When to get a Tongue Tie Release?


It is best to strengthen and train the tongue muscle with myofunctional therapy. And create more room in the mouth with a palatal expander, prior to doing a tongue tie release procedure. Otherwise the tongue will have no room to move and it will have no idea how to function. Usually 2-3 hours of myofunctional therapy and 2-6 months of palatal expander use will suffice. Every case is different and needs to be individually evaluated by a trained dentist and myofunctional therapist.

Tongue, lip and buccal tie release is also called frenectomy or frenuloplasty. Tongue tie is sometimes called ankylglossia by medical professionals.


tongue tie release procedure


Before and after tongue tie release procedure. The before photo is a very severe anterior tongue tie. Most tongue ties look like the picture below.

Tongue tie procedures require planning to avoid reattachment. Sometimes tongue tie releases need to be done in two phases to achieve optimal results. A delayed approach to tongue tie release is usually advised for optimal results. Untying a tongue will not automatically result in normal function. It is better two improve the strength and function of the tongue with myofunctional therapy prior to doing a release. The tongue is a complex muscle and it needs to be trained. Additionally, it is often better to improve the size and space in the mouth with a palatal expander. Many of the functional problems with the tongue are related to the mouth being too small. The tongue will be better able to function when there is space for it to move properly.


When are Tongue and Lip Tie Procedures necessary?

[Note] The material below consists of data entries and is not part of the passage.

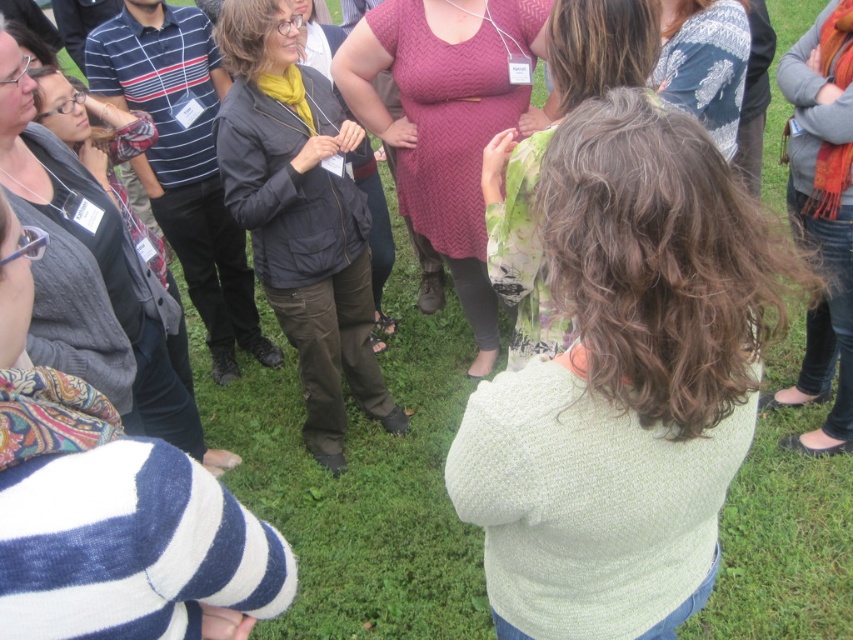 You are standing at the center of the grassy area and want to move towards the jeans at lower right. Based on their position, in which general direction should you walk?

The jeans at lower right are located at coordinates approximately 0.338 on the x axis and 0.965 on the y axis. Since the lower right corner of the image corresponds to higher x and y values, you should walk towards the lower right direction to reach them.

From the picture: You are standing at point (724,141) and want to move to the front of the group. Is the point (839,264) in front of or behind you?

Point (839,264) is in front of point (724,141), so it is in front of you.

You are standing in the middle of the group and want to move towards the person with the colorful patterned bag. Which direction should you go to reach them first, towards point (291, 132) or point (711, 12)?

You should move towards point (291, 132) because it is closer to you than point (711, 12), which is further away.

  1. airway issues such as airway resistance or sleep apnea
  2. Mouth breathing
  3. Snoring
  4. Teeth clenching and/or TMJ symptoms
  5. Bite problems
  6. Poor facial profile
  7. Poor posture related to airway or jaw underdevelopment
  8. Speech problems
  9. Swallowing problems
  10. Tongue thrust
  11. Neck and upper back pain and limited range of motion of the head and neck


When to get a Lip Tie Release


upper lip tie release


An upper lip tie is when the lip muscle attaches too tightly and too close to the teeth. Lip ties release should be performed right away. Lip ties are immediately restrictive and harmful and success rates are high with minimal other myofunctional treatments. Lip ties are the leading cause of poor forward growth. Upper lip ties prevent forward growth of the upper jaw by pulling too hard in reverse. Lower jaw forward growth cannot happen if the upper jaw does not grow first. One of the biggest mistakes is not removing lip ties and only focusing on lateral expansion.


lower lip tie

Lower Lip Tie


posterior tongue tie

Posterior Tongue Tie


What is a Buccal Tie or Cheek Tie?


buccal ties


Buccal ties are also called cheek ties. Buccal ties are when the cheek muscles (masseter and pterygoid muscles) are attached too tightly and too close to the bicuspid and molar teeth. Buccal ties can cause gum recession, tipping inwards of the teeth. Buccal ties also cause the upper jaws to be narrow and the palate to be high. Most people with buccal ties need transverse palatal expansion. Buccal ties cause the upper jaw to grow less wide because of the reverse muscle pressure on the jaw bones. Buccal ties should be released along with lip ties and at the same time.


How to get prepared for tongue tie release procedure


Do not get a release without being evaluated by a certified myofunctional therapist. There needs to be a treatment plan to address structural issues with the jaws, bite and neck and back. Adult expanders such as the Homeoblock appliance and Vivos device can create more room in the mouth to improve the jaw structure and open up the airway.

Tongue and lip ties are muscle attachments that are too tight and restrict proper jaw and facial muscle function. Cutting the fascia is not going to automatically translate into the muscles working perfectly. It is also not going to address the problems caused by years of poor tongue and lip dysfunction.

Our protocol is palatal expanders, tongue and lip tie releases and myofunctional therapy. We also incorporate posture correction and breathing exercises. Not all our patients need all of this, but many do.